Web gnomes and the technocrat hijack

In my last post, I discussed the idea of the Indieweb and the state of the World Wide Web. If you have any interest, I urge you to read Olia Lialina’s fantastic essay on the transition from the idea of My to Me on the web. It’s lengthy but contains a wealth of information about how the web has changed and how the web user has changed. It coalesces many of the thoughts I’ve been having for some years now.

Lialina references a late 90s quote from Tim Berners-Lee – the man often called the inventor of the World Wide Web – where he talks about personal home pages:

“With all respect, the personal home page is not a private expression; it’s a public billboard that people work on to say what they’re interested in. That’s not as interesting to me as people using it in their private lives. It’s exhibitionism, if you like. Or self-expression. It’s openness, and it’s great in a way, it’s people letting the community into their homes. But it’s not really their home. They may call it a home page, but it’s more like the gnome in somebody’s front yard than the home itself.”

Lialina calls out the arrogance in this statement – the idea that regular people using the web, and enthusiastically learning HTML so they can create a personal home page, are amateurs creating nothing more than quaint gnomes in the garden. A clear divide is inserted between the web professional and the web amateur – between the skilled technologist and the average person on the street.

Dress me up any way you want – Olympus OMD EM5 Mark 2

The personal home page as rebellion

There have always been people looking to make lifelong careers and profits out of the web. The idea that the web would be a gigantic repository of information available to everyone equally is very much a 90s ideal.

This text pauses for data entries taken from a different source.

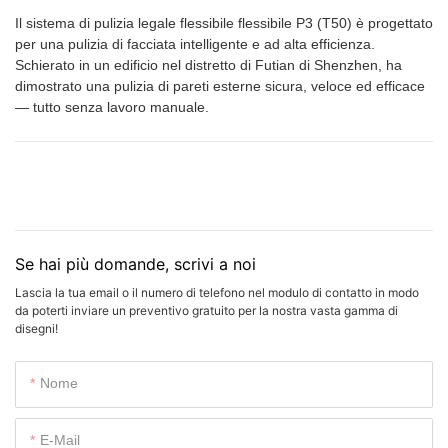
Il sistema di pulizia legale flessibile flessibile P3 (T50) è progettato
per una pulizia di facciata intelligente e ad alta efficienza.
Schierato in un edificio nel distretto di Futian di Shenzhen, ha
dimostrato una pulizia di pareti esterne sicura, veloce ed efficace
— tutto senza lavoro manuale.
Se hai più domande, scrivi a noi
Lascia la tua email o il numero di telefono nel modulo di contatto in modo
da poterti inviare un preventivo gratuito per la nostra vasta gamma di
disegni!
Nome
E-Mail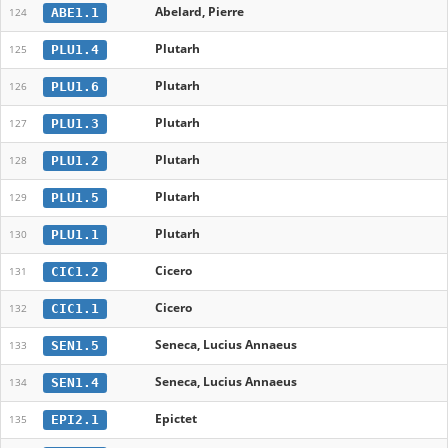
Abelard, Pierre
ABE1.1
124
Plutarh
PLU1.4
125
Plutarh
PLU1.6
126
Plutarh
PLU1.3
127
Plutarh
PLU1.2
128
Plutarh
PLU1.5
129
Plutarh
PLU1.1
130
Cicero
CIC1.2
131
Cicero
CIC1.1
132
Seneca, Lucius Annaeus
SEN1.5
133
Seneca, Lucius Annaeus
SEN1.4
134
Epictet
EPI2.1
135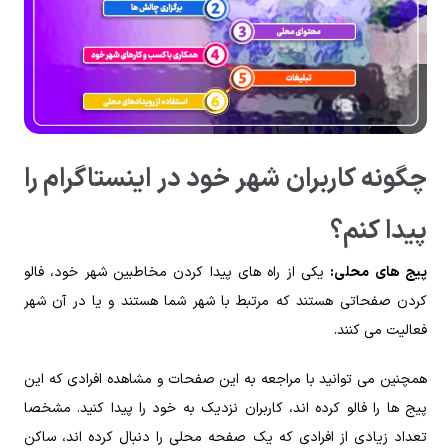
چگونه کاربران شهر خود در اینستاگرام را
پیدا کنم؟
پیج های محلی:
یکی از راه های پیدا کردن مخاطبین شهر خود، فالو
کردن صفحاتی هستند که مرتبط با شهر شما هستند و یا در آن شهر
فعالیت می کنند.
همچنین می توانید با مراجعه به این صفحات و مشاهده افرادی که این
پیج ها را فالو کرده اند، کاربران نزدیک به خود را پیدا کنید. مشخصا
تعداد زیادی از افرادی که یک صفحه محلی را دنبال کرده اند، ساکن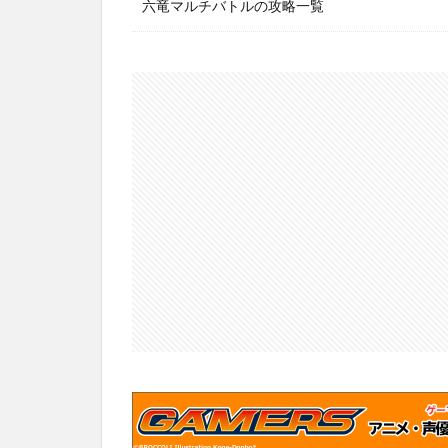
六竜マルチバトルの攻略一覧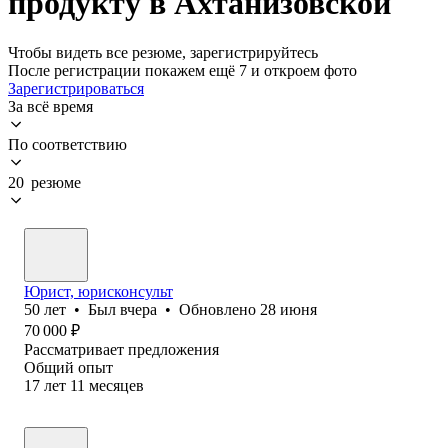
продукту в Ахтанизовской
Чтобы видеть все резюме, зарегистрируйтесь
После регистрации покажем ещё 7 и откроем фото
Зарегистрироваться
За всё время
По соответствию
20 резюме
Юрист, юрисконсульт
50
лет
•
Был
вчера
•
Обновлено
28 июня
70 000
₽
Рассматривает предложения
Общий опыт
17
лет
11
месяцев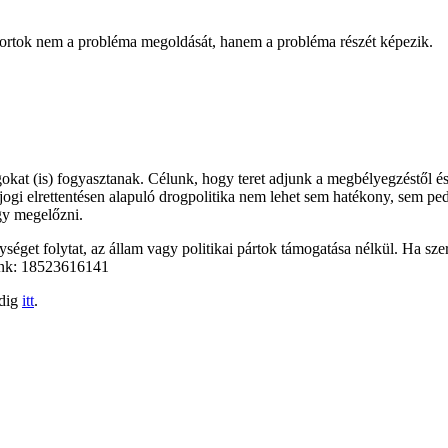
riportok nem a probléma megoldását, hanem a probléma részét képezik.
kat (is) fogyasztanak. Célunk, hogy teret adjunk a megbélyegzéstől és
őjogi elrettentésen alapuló drogpolitika nem lehet sem hatékony, sem pe
gy megelőzni.
éget folytat, az állam vagy politikai pártok támogatása nélkül. Ha szer
unk: 18523616141
edig
itt
.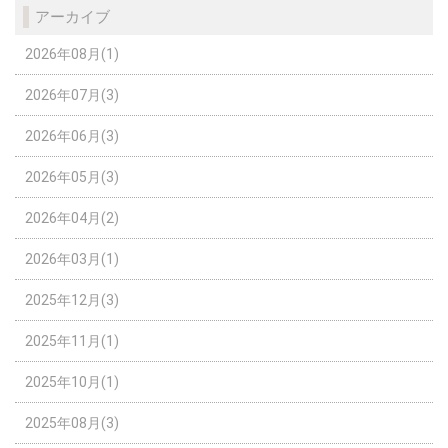
アーカイブ
2026年08月(1)
2026年07月(3)
2026年06月(3)
2026年05月(3)
2026年04月(2)
2026年03月(1)
2025年12月(3)
2025年11月(1)
2025年10月(1)
2025年08月(3)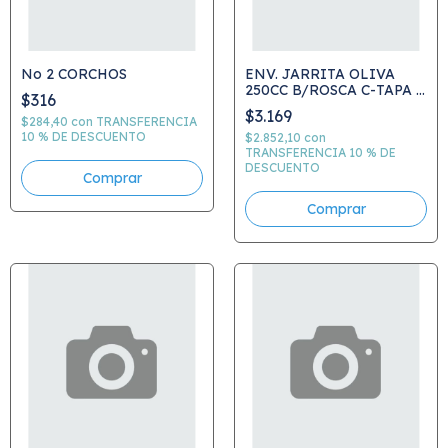
No 2 CORCHOS
ENV. JARRITA OLIVA
250CC B/ROSCA C-TAPA E
$316
INSERTO
$3.169
$284,40
con
TRANSFERENCIA
10 % DE DESCUENTO
$2.852,10
con
TRANSFERENCIA 10 % DE
DESCUENTO
Comprar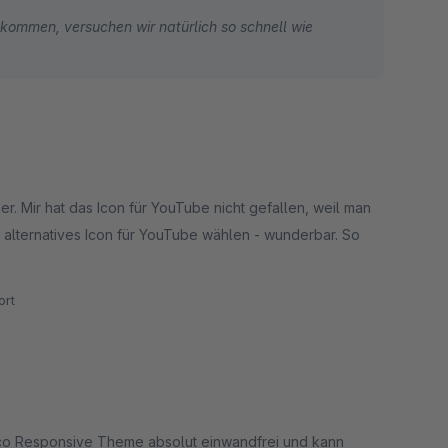
 kommen, versuchen wir natürlich so schnell wie
r. Mir hat das Icon für YouTube nicht gefallen, weil man
 alternatives Icon für YouTube wählen - wunderbar. So
rt
xco Responsive Theme absolut einwandfrei und kann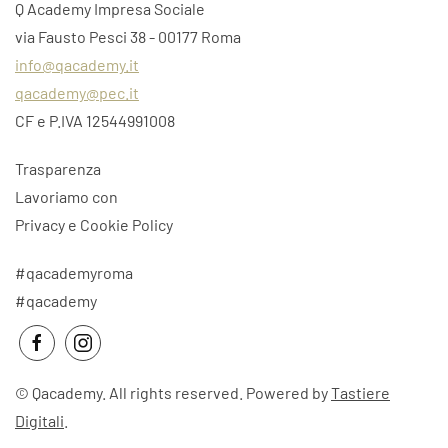
Q Academy Impresa Sociale
via Fausto Pesci 38 - 00177 Roma
info@qacademy.it
qacademy@pec.it
CF e P.IVA 12544991008
Trasparenza
Lavoriamo con
Privacy e Cookie Policy
#qacademyroma
#qacademy
©
Qacademy. All rights reserved. Powered by
Tastiere
Digitali
.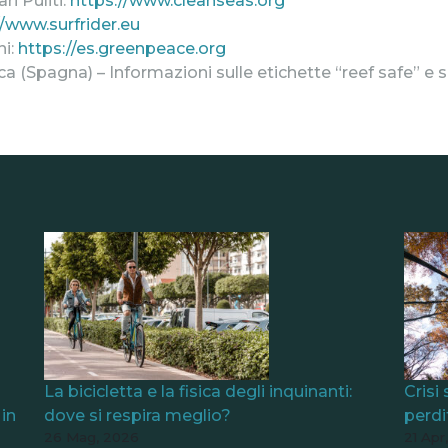
i Puliti:
https://www.cleanseas.org
//www.surfrider.eu
ni:
https://es.greenpeace.org
a (Spagna) – Informazioni sulle etichette “reef safe” e su
li
La bicicletta e la fisica degli inquinanti:
Crisi
in
dove si respira meglio?
perdit
26 Mag, 2026
21 Apr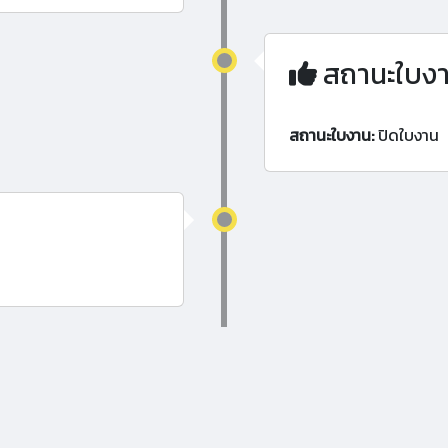
สถานะใบง
สถานะใบงาน:
ปิดใบงาน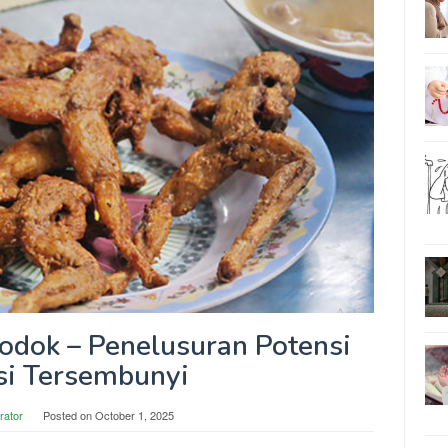
odok – Penelusuran Potensi
si Tersembunyi
rator
Posted on
October 1, 2025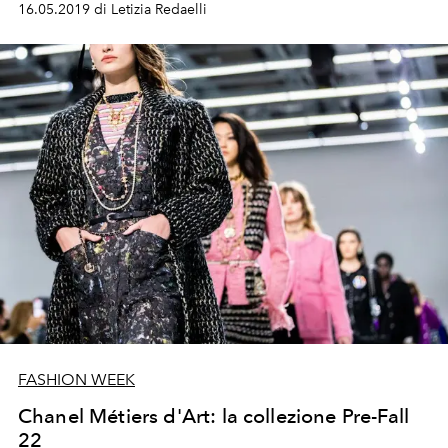
16.05.2019 di Letizia Redaelli
celebre "tubino nero" e al leggendario tailleur in maglia,
simboli di una moda che ha sfidato le convenzioni.
Scopriamo insieme il percorso che ha trasformato Coco
Chanel in un nome che oggi è sinonimo di eleganza e
innovazione.
FASHION WEEK
Chanel Métiers d'Art: la collezione Pre-Fall
22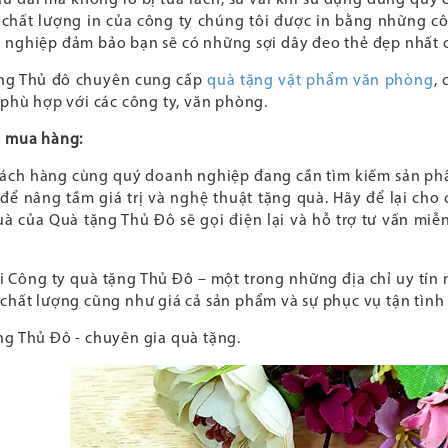
 chất lượng in của công ty chúng tôi được in bằng những cô
 nghiệp đảm bảo bạn sẽ có những sợi dây đeo thẻ đẹp nhất 
ng Thủ đô chuyên cung cấp
quà tặng vật phẩm văn phòng
, 
 phù hợp với các công ty, văn phòng.
ệ mua hàng:
ách hàng cùng quý doanh nghiệp đang cần tìm kiếm sản phẩ
 để nâng tầm giá trị và nghệ thuật tặng quà. Hãy để lại cho 
à của Quà tặng Thủ Đô sẽ gọi điện lại và hỗ trợ tư vấn miễ
 Công ty quà tặng Thủ Đô – một trong những địa chỉ uy tín 
chất lượng cũng như giá cả sản phẩm và sự phục vụ tận tình 
ng Thủ Đô - chuyên gia quà tặng.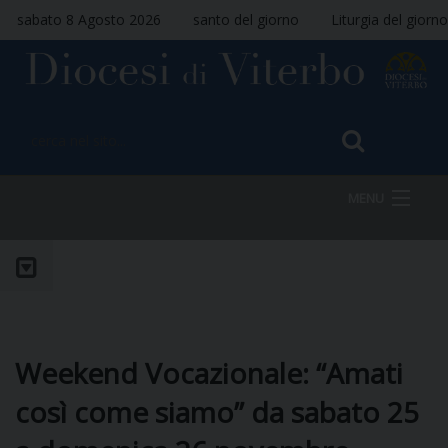
sabato 8 Agosto 2026
santo del giorno
Liturgia del giorno
MENU
HOME
VESCOVO
Weekend Vocazionale: “Amati
così come siamo” da sabato 25
DIOCESI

Alongside developments in technology, and in service to these professionals and technocrats, the web has changed from something a person logs into occasionally to check email and exercise an alter-ego, to an always-on connection where the idea that you’d even have a home page, rather than a simple Instagram bio, seems odd to many young web users.

When Tim Berners-Lee said that the web isn’t a home for the average web user, he may not have envisioned just how defining that statement would become. Today, giant corporations lay claim to sections of the web and tell us how we should interact with it. Too bad if you want to upload your own hand-made HTML to their platforms, because they won’t allow it. You can’t be trusted to engage in good design as defined by them. And you certainly can’t be allowed to disengage with their data collection because then you’d be worthless to them as a method of making money.

Corporations and technologists making their income from the monetisation of the web aren’t interested in anyone owning any part of it. They want you to stay in their curated walled gardens so they can sell your data, sell your profile, and make you believe you’re getting something useful in return when you spend time filling their platforms with content for free. Need to stay in touch with friends and family? Yeah, lucky thing we have a social media platform for that! Of course, we always had a thing called email where we could stay in touch, too.

Whilst the retro-web revival highlighted by places like Neocities is reminiscent of 90s home pages, and is populated by well-meaning people who want to return to a supposed web golden age, there’s still a pervasive attitude of reworking the ugly design of those original 90s websites so that modern design principles aren’t insulted. The 90s aesthetic is catalogued and examined by the current crop of professisonals. Thus, it becomes another social movement defined by what technologies one had access to, and is assigned space beneath the umbrella of Web 1.0 – itself just another label designed to make conversations about the past easier to grasp.

Of course, we’ve learned so much about web accessibility and our tools have improved to the point where we can now make easy-to-read websites that don’t feature dancing baby GIFs. There’s certainly admission in some quarters that web users in the 90s used the tools they had to make the best websites possible – an admission that the personal home page aesthetic was perhaps not completely a result of people with bad design tastes. But there are also people now who’d like to revive the 90s aesthetic with modern tools like the latest CSS and other scripting that didn’t exist back then, whilst adhering to accessibility and good design principles because, of course, we must do that since it’s best design practice – best practice only in terms of appeal, standardisation, and monolithic design that has, of course, nothing to do with the admirable and simple personal goal of just having a digital home. Not adhering to good design principles would make a site anti-corporate, anti-design, and anti-social, according to arrogant web technologists.

The idea that we should adhere to standards and monolithic design principles seems based on the idea of appealing to the greatest number of people, attracting the most attention, making the most money, and going viral – all of which are core concepts of capitalism that certainly didn’t define personal home page design in the 90s. During the time of the slow web, you’d get excited if a single person emailed you once a month and said how awesome they thought your personal home page was and how you had things in common – and it was a genuinely exciting moment of connection because you weren’t bombarded with likes and followers and subscribers and junk emails every single day. One connection felt real and important because it was uncommon.